If you pay much attention to the world of Craft Beer recently then you have almost certainly seen a number of online articles whose headlines read like this: “I Think Craft Beer is (Stupid/Bad/Pretentious/Responsible for Pearl Harbor)!” Whatever the ridiculous inanity that sprouts up for these opinion pieces is, the fact is that it catches our eyes because we care about the subject matter. Fans of Craft Beer have been fighting an uphill battle for the last four decades or so to get attention, recognition, and a share of the spotlight in the popular consciousness.
Well congratulations, we’ve got it.
Having someone openly insult your interests is a surefire sign that your movement has now gained some serious traction and importance. It would be pointless to ridicule something that no one cares about, the whole point is to rile up anger amongst the largest group of people possible to fuel discussion and increase readership.
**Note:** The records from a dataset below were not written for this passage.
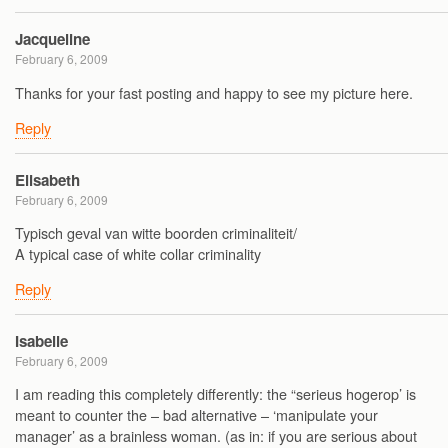
Jacqueline
February 6, 2009
Thanks for your fast posting and happy to see my picture here.
Reply
Elisabeth
February 6, 2009
Typisch geval van witte boorden criminaliteit/
A typical case of white collar criminality
Reply
Isabelle
February 6, 2009
I am reading this completely differently: the “serieus hogerop’ is
meant to counter the – bad alternative – ‘manipulate your
manager’ as a brainless woman. (as in: if you are serious about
It’s similar to that moment when a celebrity first appears on South Park. Chances are good that that person is going to get horribly ridiculed or even degraded, but they just made it on to South Park!
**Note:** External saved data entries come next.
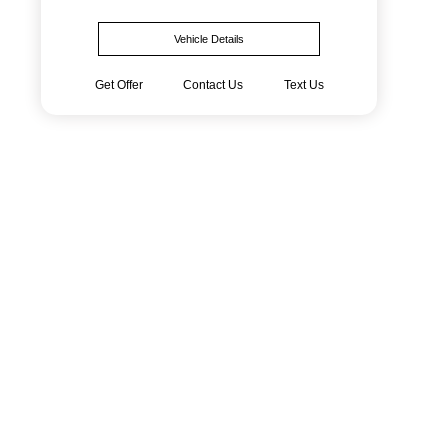
Vehicle Details
Get Offer
Contact Us
Text Us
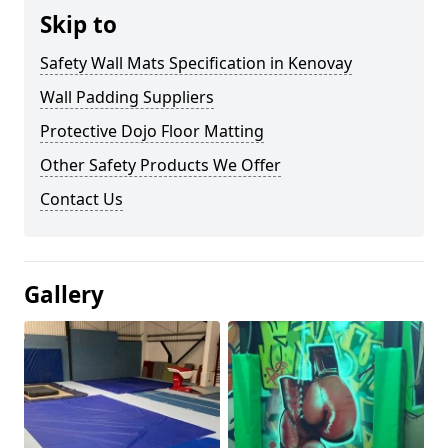
Skip to
Safety Wall Mats Specification in Kenovay
Wall Padding Suppliers
Protective Dojo Floor Matting
Other Safety Products We Offer
Contact Us
Gallery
We’ve all heard the phrase “any press is good press” and the fact is that when people feel the need to publicly point out the flaws in a person or movement, they are acknowledging that the subject matters. I take it as a point of pride that people whose opinions mean nothing to me are taking the time to denigrate my passion for good beer. Having said that, we need to be careful to make sure we aren’t inadvertently supporting these people whose best journalistic works break down to: “I don’t like what you like so you’re stupid!”
These troll articles (for that is all they are) work off of a simple premise: “lots of people care about this, so I’m going to insult it with whatever thoughtless drivel I can come up with. They will all read it to convince themselves that I’m wrong.” and that’s when they’ve got you. The moment you click on the headline to read the article that has aroused your fury, they win. “Click Bait” is the common term for these articles, and I don’t think I have to go in to further detail on how or why they work.
Perhaps the most unfortunate thing is that these articles are often shared to my social media by well-respected organizations that I follow. It isn’t their fault of course; the more respectable beer media outlets share these articles in an effort to give a fair representation of both sides of an argument. Unfortunately, the authors of these sad excuses for editorial probably know they can count on the organizations to spread their work. The only solution therefore is for the individual reader to understand the nature of these articles, and when presented with the obvious click-bait headlines, choose not to open the page.
This gets down to a bigger issue amongst beer lovers. Craft Beer has taken some serious shots in recent months, and not just from the pond scum of journalism who desperately want us to know that they are too cool to care about their beer. More and more, words like “snobby”, “pretentious”, and “hipster” are getting thrown out to describe Craft Beer drinkers. There is a lot of truth to these descriptors in the Craft Beer community, and you could certainly use any or all of those three words when talking about me to a degree of accuracy.
My solution? I’ve just stopped caring. Rather than worrying over whether or not I’m being a snob when I spend two hours discussing the finer points of proper glassware, I just accept that by some people’s judgment I am most definitely a snob, but in the opinion of the people I most enjoying talking and drinking with, I’m just another guy who loves beer. I have my own opinion on what makes a person a beer snob, it’s one very simple principle: if you try to tell someone else what they should and should not like, you have become a snob in my mind. Beer is subjective, we all have our opinions. But hey, that’s just me, the point is that as Craft Beer lovers we all need to define for ourselves what is and is not proper. At the very least we need to agree that we are not going to allow our interests to be defined by people whose only goal is to see how many of us will click on their headline.
So please, don’t feed the trolls.
(Note: In the interest of scholarship I would usually provide references to the articles that I am talking about, I have specifically chosen not to do this for the express purpose of not feeding their readership further. Also, I do appreciate the irony of expressing these thoughts in this medium. Irony is fun.)